Bagaimana dengan Indonesia? Menurut Kementerian Pemberdayaan Perempuan dan Perlindungan Anak (Kemenpppa) kesenjangan upah berbasis gender di Indonesia cenderung bahkan menurun tajam dari 20,23 persen (2014) menjadi menjadi 13.83 persen (2015). Pendidikan perempuan merupakan indikator yang dapat menurunkan kesenjangan upah. Selain itu, pengalaman masa kerja juga penentu penting dalam pemberian upah. Penurunan kesenjangan upah ini juga merupakan salah satu keuntungan yang diperoleh dari pengalaman kerja perempuan. (https://www.kemenpppa.go.id/lib/uploads/list/53185-statistik-gender-tematik-2016-ketimpangan-ekonomi.pdf). Isu-isu utama terkait kesenjangan berbasis gender di Indonesia antara lain partisipasi dan representasi perempuan dalam pengambilan keputusan, tingginya angka kematian ibu melahirkan dan kekerasan terhadap perempuan dan anak-anak perempuan (https://www.unwomen.org/en/get-involved/step-it-up/commitments/indonesia).

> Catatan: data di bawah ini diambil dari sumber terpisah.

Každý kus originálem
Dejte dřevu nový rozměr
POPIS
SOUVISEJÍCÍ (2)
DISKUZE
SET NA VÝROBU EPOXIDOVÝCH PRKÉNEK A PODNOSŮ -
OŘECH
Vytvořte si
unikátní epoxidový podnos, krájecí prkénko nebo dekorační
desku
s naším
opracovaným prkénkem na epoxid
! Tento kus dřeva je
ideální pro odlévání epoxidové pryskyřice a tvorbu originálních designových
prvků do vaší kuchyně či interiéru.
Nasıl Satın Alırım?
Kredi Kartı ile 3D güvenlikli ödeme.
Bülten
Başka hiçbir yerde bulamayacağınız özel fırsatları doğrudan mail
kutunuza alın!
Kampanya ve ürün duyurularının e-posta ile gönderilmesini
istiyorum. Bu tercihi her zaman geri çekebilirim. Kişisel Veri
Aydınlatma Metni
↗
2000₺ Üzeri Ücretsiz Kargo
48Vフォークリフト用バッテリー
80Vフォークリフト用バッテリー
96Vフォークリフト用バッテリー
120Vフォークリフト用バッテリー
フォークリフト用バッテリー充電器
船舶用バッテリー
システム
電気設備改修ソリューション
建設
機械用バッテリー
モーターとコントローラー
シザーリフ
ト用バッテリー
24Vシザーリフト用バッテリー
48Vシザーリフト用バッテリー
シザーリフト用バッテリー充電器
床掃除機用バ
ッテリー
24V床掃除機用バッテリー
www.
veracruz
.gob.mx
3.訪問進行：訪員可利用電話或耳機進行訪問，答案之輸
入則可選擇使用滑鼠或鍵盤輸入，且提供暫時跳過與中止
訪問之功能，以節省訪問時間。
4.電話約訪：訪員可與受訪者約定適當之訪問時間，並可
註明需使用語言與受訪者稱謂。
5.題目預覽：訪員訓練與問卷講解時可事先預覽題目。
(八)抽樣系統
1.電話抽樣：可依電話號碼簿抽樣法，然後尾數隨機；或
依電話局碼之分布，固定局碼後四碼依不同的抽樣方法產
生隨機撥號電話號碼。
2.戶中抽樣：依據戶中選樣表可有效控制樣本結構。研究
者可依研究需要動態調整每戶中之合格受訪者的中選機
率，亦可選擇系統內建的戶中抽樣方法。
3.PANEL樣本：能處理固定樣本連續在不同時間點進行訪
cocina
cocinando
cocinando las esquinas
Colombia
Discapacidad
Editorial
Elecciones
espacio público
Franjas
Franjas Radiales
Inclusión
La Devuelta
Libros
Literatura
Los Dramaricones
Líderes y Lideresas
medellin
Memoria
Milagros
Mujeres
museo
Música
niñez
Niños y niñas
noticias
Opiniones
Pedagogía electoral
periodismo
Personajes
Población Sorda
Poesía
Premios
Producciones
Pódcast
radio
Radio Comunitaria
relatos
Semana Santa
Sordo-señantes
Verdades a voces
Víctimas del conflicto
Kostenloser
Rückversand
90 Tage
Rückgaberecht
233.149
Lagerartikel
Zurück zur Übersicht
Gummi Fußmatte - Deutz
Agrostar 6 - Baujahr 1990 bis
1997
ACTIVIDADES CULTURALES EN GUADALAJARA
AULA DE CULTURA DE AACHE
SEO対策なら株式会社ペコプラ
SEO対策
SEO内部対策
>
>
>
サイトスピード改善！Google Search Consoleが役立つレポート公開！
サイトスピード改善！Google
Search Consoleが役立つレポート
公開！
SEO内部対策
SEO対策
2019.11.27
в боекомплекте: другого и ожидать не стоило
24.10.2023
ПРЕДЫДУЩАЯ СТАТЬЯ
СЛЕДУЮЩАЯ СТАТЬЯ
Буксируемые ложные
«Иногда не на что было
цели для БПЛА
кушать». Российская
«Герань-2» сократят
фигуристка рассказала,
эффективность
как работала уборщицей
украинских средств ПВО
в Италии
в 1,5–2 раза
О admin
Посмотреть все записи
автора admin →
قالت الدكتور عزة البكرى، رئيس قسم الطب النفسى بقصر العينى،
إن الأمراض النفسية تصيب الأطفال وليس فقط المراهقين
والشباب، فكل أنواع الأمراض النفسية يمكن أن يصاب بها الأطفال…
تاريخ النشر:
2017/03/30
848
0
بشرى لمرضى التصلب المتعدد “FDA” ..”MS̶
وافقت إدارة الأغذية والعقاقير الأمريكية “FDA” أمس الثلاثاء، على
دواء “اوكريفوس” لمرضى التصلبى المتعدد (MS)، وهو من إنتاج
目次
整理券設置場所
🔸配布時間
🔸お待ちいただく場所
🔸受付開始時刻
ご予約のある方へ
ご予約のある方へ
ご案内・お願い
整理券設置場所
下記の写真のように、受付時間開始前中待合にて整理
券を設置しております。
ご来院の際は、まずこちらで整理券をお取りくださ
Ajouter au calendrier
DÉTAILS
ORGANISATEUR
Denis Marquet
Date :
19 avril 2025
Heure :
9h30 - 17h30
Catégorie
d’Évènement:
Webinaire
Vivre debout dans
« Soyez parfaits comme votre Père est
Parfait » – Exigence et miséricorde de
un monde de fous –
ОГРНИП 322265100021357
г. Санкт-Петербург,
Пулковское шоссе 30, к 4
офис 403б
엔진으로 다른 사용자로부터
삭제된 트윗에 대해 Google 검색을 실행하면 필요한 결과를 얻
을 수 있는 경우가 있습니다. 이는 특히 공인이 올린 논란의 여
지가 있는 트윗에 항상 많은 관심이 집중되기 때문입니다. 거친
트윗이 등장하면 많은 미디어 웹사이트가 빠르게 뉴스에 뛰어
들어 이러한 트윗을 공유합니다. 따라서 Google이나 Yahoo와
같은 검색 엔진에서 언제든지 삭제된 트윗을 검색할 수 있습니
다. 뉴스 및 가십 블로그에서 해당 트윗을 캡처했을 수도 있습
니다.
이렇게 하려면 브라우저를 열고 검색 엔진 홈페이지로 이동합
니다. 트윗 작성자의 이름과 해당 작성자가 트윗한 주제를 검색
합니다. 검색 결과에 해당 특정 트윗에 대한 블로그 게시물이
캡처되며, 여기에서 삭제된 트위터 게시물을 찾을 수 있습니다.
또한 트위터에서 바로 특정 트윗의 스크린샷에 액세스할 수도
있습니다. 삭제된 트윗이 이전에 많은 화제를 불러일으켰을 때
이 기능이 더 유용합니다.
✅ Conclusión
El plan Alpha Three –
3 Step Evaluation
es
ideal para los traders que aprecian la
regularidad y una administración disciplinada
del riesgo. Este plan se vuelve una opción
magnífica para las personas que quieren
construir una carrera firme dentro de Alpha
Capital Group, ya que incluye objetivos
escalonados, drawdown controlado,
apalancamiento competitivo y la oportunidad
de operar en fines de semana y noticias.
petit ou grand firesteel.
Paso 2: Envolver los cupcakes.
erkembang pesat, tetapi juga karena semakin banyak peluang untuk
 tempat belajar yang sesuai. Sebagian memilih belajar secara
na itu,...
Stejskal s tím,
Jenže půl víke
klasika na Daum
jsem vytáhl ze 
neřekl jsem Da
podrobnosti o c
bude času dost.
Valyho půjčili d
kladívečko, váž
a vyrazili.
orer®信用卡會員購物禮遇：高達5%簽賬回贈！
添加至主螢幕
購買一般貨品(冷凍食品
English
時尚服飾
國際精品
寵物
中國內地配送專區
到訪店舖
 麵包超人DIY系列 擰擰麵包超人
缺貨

Sebagai sesama perempuan (Indonesia) kita perlu saling mendukung, paling tidak mengurangi kenyinyiran terhadap orang-orang dekat kita apalagi yang tidak dekat sama sekali. Dengan semangat Ibu Kartini mungkin kita bisa memperkuat empati dan mengurangi pertanyaan atau komentar nyinyir kepada sesama perempuan misalnya: Kapan menikah? Kapan punya anak? Kamu gemukan/kurusan sekarang ya? Kenapa anakmu usia segitu belum bisa bicara? Bisa jadi orang yang ditanyai sudah berusaha mencari jodohnya tapi belum bertemu juga bahkan sedang patah hati. Teman yang kita nyinyirin sedang berjuang mengobati infertility yang dideritanya atau sudah keguguran berkali-kali atau malah tidak mau punya anak. Memutuskan punya anak atau tidak, itu hak (reproduksi) perempuan juga. Perempuan yang kita komentari berat badannya mungkin sedang punya masalah kesehatan yang tidak ingin dia ceritakan kepada siapapun. Anak teman kita mengalami keterlambatan berbicara akibat penyakit tertentu dan sang teman sudah menghabiskan banyak uang untuk mengobatinya. Menurut pendapat saya pribadi, kenyinyiran dengan pertanyaan atau komentar yang tidak sensitif adalah salah satu bentuk antipati terhadap sesama perempuan. Daripada membudayakan kenyinyiran yang tidak berfaedah mungkin lebih baik kita bertanya hal-hal ringan dan netral saja. Misalnya apa kegiatan yang kamu suka dan sering lakukan belakangan ini? apakah kamu menikmati pekerjaanmu yang baru? Apakah anak dan suamimu sehat-sehat? Kalau kita menuntut agar kekerasan terhadap perempuan dihapuskan, kita harus mulai memperlakukan sesama kaum perempuan dengan kepekaan dan kesantunan dulu, ya gak sih?